> Data section:
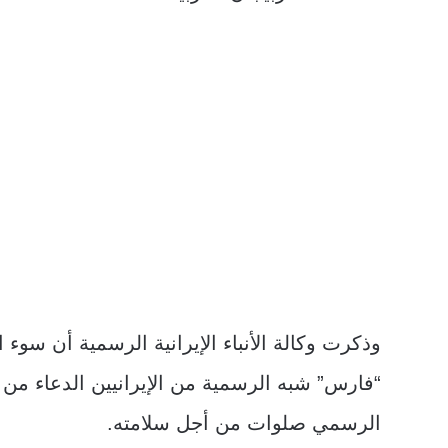
وذكرت وكالة الأنباء الإيرانية الرسمية أن سوء ا
“فارس” شبه الرسمية من الإيرانيين الدعاء من 
الرسمي صلوات من أجل سلامته.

> What to produce: Give the listing above again in its entirety and exactly; do not include the pictures.

> Task solution:
وذكرت وكالة الأنباء الإيرانية الرسمية أن سوء ا
“فارس” شبه الرسمية من الإيرانيين الدعاء من 
الرسمي صلوات من أجل سلامته.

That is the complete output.